Some people think I’m rude and I suppose, sometimes I am. However, It is just as rude when people treat me like I’m mentally-impaired, helpless or deaf. I had a lady following me around one afternoon. She followed me up the steps, across the mezzanine at the transit station and into an alcove where I was going to use a pay phone. She just stood there, less than two feet away, staring at me. I finally turned around and asked if she was planning to spend the afternoon with me.
“Well! You don’t have to be so rude. I was just trying to help.” Hey, for all I know, she could have been waiting for the opportunity to steal something when I wasn’t looking. When downtown alone, one can’t assume anything.
When you work a dog, the dog leads you up to a curb at the intersection. If you want to cross, you give the dog the appropriate command. If you want to turn left or right, you wait until you have reached the curb and command the dog accordingly. This might be a little slow, but it helps the dog keep from getting confused. I walked up to a crosswalk one afternoon, stopped and turned left. It was at that moment when a Man stopped and called to me. “You’re going the wrong way.”
“Oh,” I said, “and just which way should I be going?” Then he realized he had just stuck his foot in his mouth and apologized.
Then there was the guy who was walking just ahead of me one morning. He was staring at me and my dog to the point that he was practically walking backward. I had sun glasses on at the time. I stopped, lifted them up, looked him in the eye and said, “Can I help you?”
He got all flustered. “Oh, um, I’m sorry but, um, is that one of those—you know—one of those—I thought it was one of those dogs for blind people?”
“Yes.”
“Oh, I’m sorry. You don’t look blind.”
So, I assumed the posture of someone groping their way down the sidewalk, one hand out and the other arm protecting my head. “Okay, how’s this?”

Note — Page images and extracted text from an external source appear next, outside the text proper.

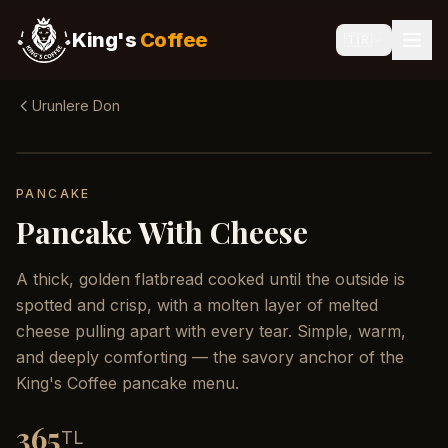
King's
Coffee
🇹🇷
Urunlere Don
PANCAKE
Pancake With Cheese
A thick, golden flatbread cooked until the outside is
spotted and crisp, with a molten layer of melted
cheese pulling apart with every tear. Simple, warm,
and deeply comforting — the savory anchor of the
King's Coffee pancake menu.
365
TL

“No, that’s not what I meant.”
“Oh, you must mean this,” and I proceeded to rock.”
“No, that’s not it either.”
Interesting to me that it’s alright to stare, unless the person being stared at knows it’s happening.
I could probably draw a lot of criticism and some of it might be valid, but I am stuck in this world with all these would-be rescuers. It never ends and there are days when I feel I’ve had quite enough. The would-be critics ought to walk in my shoes for a day or two. I don’t feel sorry for myself, but I don’t think people realize how difficult it can be to put up with inappropriate behavior and total strangers trying to tell me what to do. Most people I know wouldn’t last two hours without flying off the handle.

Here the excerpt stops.